Our primary evaluation metric is prediction accuracy on different interactions (actions) taken from AVA image datasets. Figure 10a–c shows the accuracy at each class along with linearity among classes of 3 categories of actions such as human atomic actions, human–object interactions and human-to-human interaction.
In AVA dataset, it is observed that various classes like sit (SI), sleep (SL), bend (BE) from human atomic actions, answer phone (AP), hit (HI) from human–object interactions and give or serve (GS), grab (GR) from human-to-human interactions have more mismatched classification done by model. Figure 11 shows the confusion matrix for 14 category subset by using deepTrain model of action based classification. This is used to calculate precision, recall, specificity, F1-score, and overall accuracy measures of the model. Figure 12 shows automatic visual predictions of human actions with confidence score from different datasets.
The results obtained are compared quantitatively with the state-of-the-art techniques proposed so far for the datasets used in this paper and it is presented in Table 7. Based on the comparison, it is observed that YOLOv3 shows the best results for action recognition on various challenging datasets.
Table 7
Comparison of accuracy on different datasets (KTH, UCF-11, AVA, collective action)
Dataset
References
Technique used
Earlier result (%)
Proposed result (%)
KTH
Jhuang et al. [27]
SVM
91.70
98.47
Lin et al. [28]
k-NN
93.43
Liu et al. [29]
Adaboost with C.45
93.80
Kim et al. [30]
NN
95.33
UCF-11
Liu et al. [26]
Adaboost with C.45
71.2
99.52
Cho et al. [15]
SVM and Kernel group sparsity
84.2
Ravanbakhsh et al. [31]
CNN
88.0
89.5
AVA
Ulutan et al. [32]
Actor conditioned attention maps
97.10
99.74
99.74
Collective action
Choi and Savarese [33]
Multiclass SVM
79.2
99.97
Choi et al. [34]
Randomized spatio-temporal volume (RSTV)
82.0

Conclusion

In this paper, we proffer a real-time model for human action recognition in videos by employing the avant-garde object detector YOLOv3. It is observed that YOLOv3 detects the activities more accurately by taking even small number of frames with high confidence score. And this model performs action recognition very well irrespective of occlusion, cluttered background, variation in viewpoint, inter and intra-class similarities present the image frames. We focused on detecting simple to complex human actions using gray scale to RGB image frames taken from video sequences. DeepLandmark model more accurately detects human activities performed with small objects such as “smoking a cigar”, “cutting with a knife”, “fishing” etc. It is also observed that YOLOv3 take more time for training on large datasets. The aim of this paper is to focus on complete human behavior analysis through human actions and we found YOLOv3 to be the more accurate human action detector so far.

Acknowledgements

The research work presented in this paper is carried out at CiRA (Center of Industrial Robots and Automation) lab, College of Advanced Manufacturing Innovation, KMITL, Bangkok. We gratefully acknowledge Dr. Siridech Boonsang (Dean) and Dr. Santhad Chuwongin (Head of CiRA) for their guidance and encouragement. We would like to thank Dr. L. V. Narasimha Prasad, Principal and Dr.
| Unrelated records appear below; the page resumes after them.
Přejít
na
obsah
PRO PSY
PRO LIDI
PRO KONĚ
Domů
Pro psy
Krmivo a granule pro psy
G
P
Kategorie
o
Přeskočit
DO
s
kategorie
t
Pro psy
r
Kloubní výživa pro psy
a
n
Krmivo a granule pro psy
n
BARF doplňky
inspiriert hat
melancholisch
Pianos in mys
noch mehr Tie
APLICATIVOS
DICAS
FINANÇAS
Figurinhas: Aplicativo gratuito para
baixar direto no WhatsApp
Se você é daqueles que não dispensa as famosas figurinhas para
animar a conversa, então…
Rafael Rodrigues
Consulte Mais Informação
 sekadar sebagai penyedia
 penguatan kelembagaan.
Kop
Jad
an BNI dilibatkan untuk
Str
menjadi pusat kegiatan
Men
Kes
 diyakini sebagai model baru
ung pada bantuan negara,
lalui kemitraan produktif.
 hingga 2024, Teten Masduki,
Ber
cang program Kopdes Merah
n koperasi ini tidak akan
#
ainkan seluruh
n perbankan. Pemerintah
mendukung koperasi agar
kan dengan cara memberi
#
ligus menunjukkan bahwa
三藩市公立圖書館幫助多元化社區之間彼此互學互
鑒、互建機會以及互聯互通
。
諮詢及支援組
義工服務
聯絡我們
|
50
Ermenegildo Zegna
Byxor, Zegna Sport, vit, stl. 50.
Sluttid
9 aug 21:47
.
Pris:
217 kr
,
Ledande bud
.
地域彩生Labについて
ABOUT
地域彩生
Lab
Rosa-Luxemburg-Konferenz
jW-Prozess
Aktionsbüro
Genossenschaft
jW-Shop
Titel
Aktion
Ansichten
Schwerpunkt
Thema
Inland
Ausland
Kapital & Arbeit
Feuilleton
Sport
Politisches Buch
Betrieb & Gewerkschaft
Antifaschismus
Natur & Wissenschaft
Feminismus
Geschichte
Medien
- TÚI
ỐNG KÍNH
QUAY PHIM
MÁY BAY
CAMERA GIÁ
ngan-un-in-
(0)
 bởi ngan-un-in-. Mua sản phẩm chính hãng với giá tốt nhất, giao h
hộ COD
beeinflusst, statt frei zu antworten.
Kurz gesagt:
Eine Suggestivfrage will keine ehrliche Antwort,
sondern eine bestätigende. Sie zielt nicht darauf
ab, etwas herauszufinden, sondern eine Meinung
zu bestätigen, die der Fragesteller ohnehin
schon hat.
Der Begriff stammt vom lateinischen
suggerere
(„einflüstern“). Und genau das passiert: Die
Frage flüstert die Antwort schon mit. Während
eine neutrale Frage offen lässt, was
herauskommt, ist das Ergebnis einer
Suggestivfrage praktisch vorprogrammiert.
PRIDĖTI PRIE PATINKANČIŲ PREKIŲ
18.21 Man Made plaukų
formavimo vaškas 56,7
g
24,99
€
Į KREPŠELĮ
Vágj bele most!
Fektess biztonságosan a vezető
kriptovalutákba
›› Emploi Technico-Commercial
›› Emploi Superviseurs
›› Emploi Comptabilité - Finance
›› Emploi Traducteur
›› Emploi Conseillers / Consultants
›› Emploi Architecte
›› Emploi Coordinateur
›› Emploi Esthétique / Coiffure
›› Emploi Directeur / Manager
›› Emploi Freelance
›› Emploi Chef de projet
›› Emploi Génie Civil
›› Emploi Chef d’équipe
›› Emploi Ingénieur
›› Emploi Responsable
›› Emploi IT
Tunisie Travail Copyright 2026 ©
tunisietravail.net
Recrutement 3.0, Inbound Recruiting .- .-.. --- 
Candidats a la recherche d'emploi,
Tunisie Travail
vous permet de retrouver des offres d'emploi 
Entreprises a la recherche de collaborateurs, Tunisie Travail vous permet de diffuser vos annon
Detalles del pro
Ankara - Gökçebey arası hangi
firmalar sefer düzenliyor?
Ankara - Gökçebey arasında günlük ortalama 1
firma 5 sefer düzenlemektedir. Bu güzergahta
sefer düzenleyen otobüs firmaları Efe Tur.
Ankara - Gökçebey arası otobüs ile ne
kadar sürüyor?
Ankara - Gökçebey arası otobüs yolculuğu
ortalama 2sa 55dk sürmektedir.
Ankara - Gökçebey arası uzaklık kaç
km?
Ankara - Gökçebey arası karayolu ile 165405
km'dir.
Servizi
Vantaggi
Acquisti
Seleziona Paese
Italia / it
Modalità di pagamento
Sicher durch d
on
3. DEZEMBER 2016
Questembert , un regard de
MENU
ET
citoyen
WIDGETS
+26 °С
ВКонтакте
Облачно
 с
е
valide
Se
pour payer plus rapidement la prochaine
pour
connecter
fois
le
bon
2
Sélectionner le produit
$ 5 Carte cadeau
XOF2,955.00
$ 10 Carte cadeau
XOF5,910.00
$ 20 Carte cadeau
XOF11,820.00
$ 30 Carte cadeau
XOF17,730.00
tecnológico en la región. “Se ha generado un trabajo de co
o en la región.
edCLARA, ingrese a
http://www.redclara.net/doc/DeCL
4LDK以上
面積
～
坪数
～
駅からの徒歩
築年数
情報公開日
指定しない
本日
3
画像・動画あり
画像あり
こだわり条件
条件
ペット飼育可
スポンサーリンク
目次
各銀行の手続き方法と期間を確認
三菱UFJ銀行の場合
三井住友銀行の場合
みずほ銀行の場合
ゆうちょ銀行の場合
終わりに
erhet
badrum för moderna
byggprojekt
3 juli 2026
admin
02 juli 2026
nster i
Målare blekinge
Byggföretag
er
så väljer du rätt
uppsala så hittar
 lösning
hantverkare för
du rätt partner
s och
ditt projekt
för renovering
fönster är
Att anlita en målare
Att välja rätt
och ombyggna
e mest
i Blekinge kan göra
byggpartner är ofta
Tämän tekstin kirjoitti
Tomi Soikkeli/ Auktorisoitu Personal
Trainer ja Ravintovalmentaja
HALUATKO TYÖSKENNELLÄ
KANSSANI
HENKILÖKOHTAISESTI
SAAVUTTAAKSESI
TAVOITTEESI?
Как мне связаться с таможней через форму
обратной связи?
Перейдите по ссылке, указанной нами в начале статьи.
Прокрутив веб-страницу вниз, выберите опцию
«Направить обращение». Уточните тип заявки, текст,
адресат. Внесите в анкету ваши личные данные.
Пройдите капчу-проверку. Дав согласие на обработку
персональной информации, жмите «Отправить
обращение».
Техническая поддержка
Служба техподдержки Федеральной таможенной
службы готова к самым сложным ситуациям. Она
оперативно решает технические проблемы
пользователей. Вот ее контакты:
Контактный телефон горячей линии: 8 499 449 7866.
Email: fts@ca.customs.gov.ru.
D. Shobha Rani, Dean International Affairs, IARE for their support and encouragement. We would like to thank Neha for her assistance in editing and proofreading the paper.

Competing interests

The authors declare that they have no competing interests.
Open AccessThis article is licensed under a Creative Commons Attribution 4.0 International License, which permits use, sharing, adaptation, distribution and reproduction in any medium or format, as long as you give appropriate credit to the original author(s) and the source, provide a link to the Creative Commons licence, and indicate if changes were made. The images or other third party material in this article are included in the article's Creative Commons licence, unless indicated otherwise in a credit line to the material. If material is not included in the article's Creative Commons licence and your intended use is not permitted by statutory regulation or exceeds the permitted use, you will need to obtain permission directly from the copyright holder. To view a copy of this licence, visit http://​creativecommons.​org/​licenses/​by/​4.​0/​.

Publisher's Note

Springer Nature remains neutral with regard to jurisdictional claims in published maps and institutional affiliations.
Literature
1.
go back to reference Singh S, Velastin SA, Ragheb H. Muhavi: a multicamera human action video dataset for the evaluation of action recognition methods. In: 2010 seventh IEEE international conference on advanced video and signal based surveillance (AVSS); 2010. p. 48–55. Singh S, Velastin SA, Ragheb H. Muhavi: a multicamera human action video dataset for the evaluation of action recognition methods. In: 2010 seventh IEEE international conference on advanced video and signal based surveillance (AVSS); 2010. p. 48–55.
2.
go back to reference Xiang T, Gong S. Video behavior profiling for anomaly detection. IEEE Trans Pattern Anal Mach Intell. 2008;30(5):893–908.CrossRef Xiang T, Gong S. Video behavior profiling for anomaly detection. IEEE Trans Pattern Anal Mach Intell. 2008;30(5):893–908.CrossRef
3.
go back to reference Shirai A, Geslin E, Richir S. Wiimedia: motion analysis methods and applications using a consumer video game controller. In: Proceedings of the 2007 ACM SIGGRAPH symposium on video games, 2007. New York: ACM; 2007. p. 133–40. Shirai A, Geslin E, Richir S. Wiimedia: motion analysis methods and applications using a consumer video game controller. In: Proceedings of the 2007 ACM SIGGRAPH symposium on video games, 2007. New York: ACM; 2007. p. 133–40.
4.
go back to reference Pantic M, Pentland A, Nijholt A, Huang T. Human computing and machine understanding of human behavior: a survey. Artifical intelligence for human computing. Berlin: Springer; 2007. p. 47–71.CrossRef Pantic M, Pentland A, Nijholt A, Huang T. Human computing and machine understanding of human behavior: a survey. Artifical intelligence for human computing. Berlin: Springer; 2007. p. 47–71.CrossRef
5.
go back to reference Kidd C, Orr R, Abowd G, Atkeson C, Essa I, MacIntyre B, Mynatt E, Starner T, Newstetter W. The aware home: a living laboratory for ubiquitous computing research. Cooperative buildings: integrating information, organizations, and architecture. Berlin: Springer; 1999. p. 191–8.CrossRef Kidd C, Orr R, Abowd G, Atkeson C, Essa I, MacIntyre B, Mynatt E, Starner T, Newstetter W. The aware home: a living laboratory for ubiquitous computing research. Cooperative buildings: integrating information, organizations, and architecture. Berlin: Springer; 1999. p. 191–8.CrossRef
6.
go back to reference Poppe R. A survey on vision-based human action recognition. Image Vis Comput. 2010;28:976–90.CrossRef Poppe R. A survey on vision-based human action recognition. Image Vis Comput. 2010;28:976–90.CrossRef
7.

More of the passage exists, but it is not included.